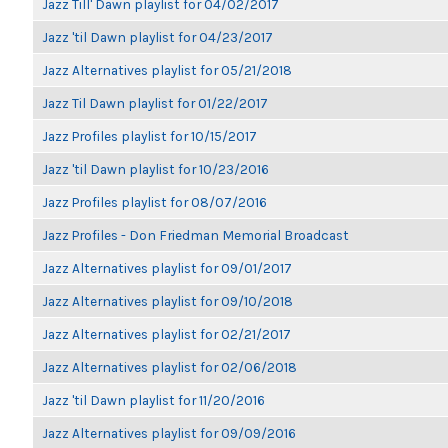
Jazz Till' Dawn playlist for 04/02/2017
Jazz 'til Dawn playlist for 04/23/2017
Jazz Alternatives playlist for 05/21/2018
Jazz Til Dawn playlist for 01/22/2017
Jazz Profiles playlist for 10/15/2017
Jazz 'til Dawn playlist for 10/23/2016
Jazz Profiles playlist for 08/07/2016
Jazz Profiles - Don Friedman Memorial Broadcast
Jazz Alternatives playlist for 09/01/2017
Jazz Alternatives playlist for 09/10/2018
Jazz Alternatives playlist for 02/21/2017
Jazz Alternatives playlist for 02/06/2018
Jazz 'til Dawn playlist for 11/20/2016
Jazz Alternatives playlist for 09/09/2016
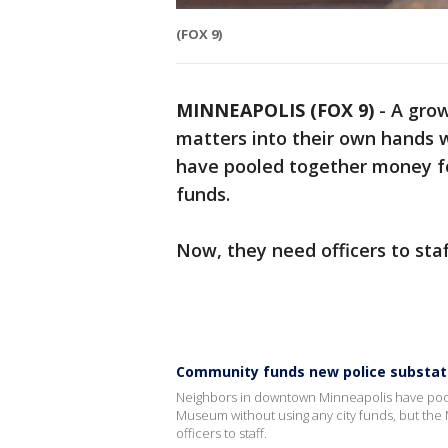
(FOX 9)
MINNEAPOLIS (FOX 9)
-
A gro
matters into their own hands w
have pooled together money for
funds.
Now, they need officers to staff
Community funds new police substat
Neighbors in downtown Minneapolis have poole
Museum without using any city funds, but the
officers to staff.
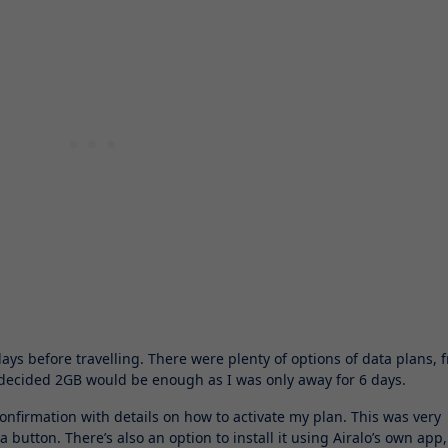
ys before travelling. There were plenty of options of data plans, 
I decided 2GB would be enough as I was only away for 6 days.
confirmation with details on how to activate my plan. This was very
 button. There’s also an option to install it using Airalo’s own app,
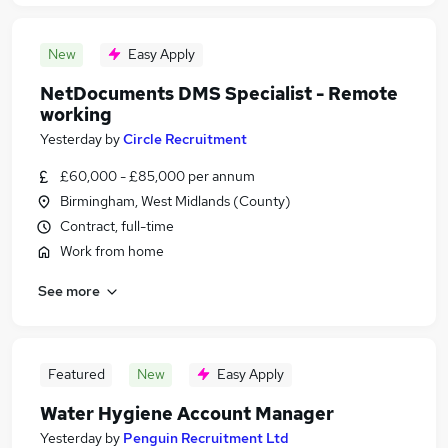
New
Easy Apply
NetDocuments DMS Specialist - Remote
working
Yesterday
by
Circle Recruitment
£60,000 - £85,000 per annum
Birmingham, West Midlands (County)
Contract, full-time
Work from home
See more
Featured
New
Easy Apply
Water Hygiene Account Manager
Yesterday
by
Penguin Recruitment Ltd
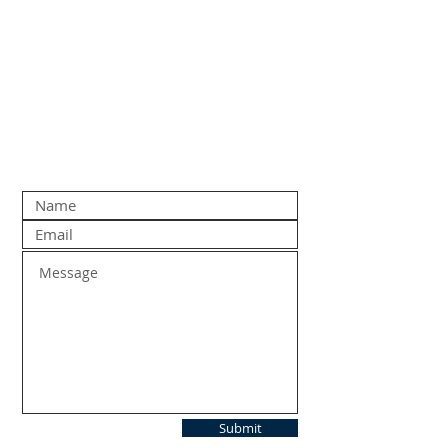
Submit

***

◆ **Task requirements**:
Take from the entries every line that has the string "There".

◆ **Solution to the exercise**:
ys before travelling. There were plenty of options of data plans, 
 button. There’s also an option to install it using Airalo’s own app,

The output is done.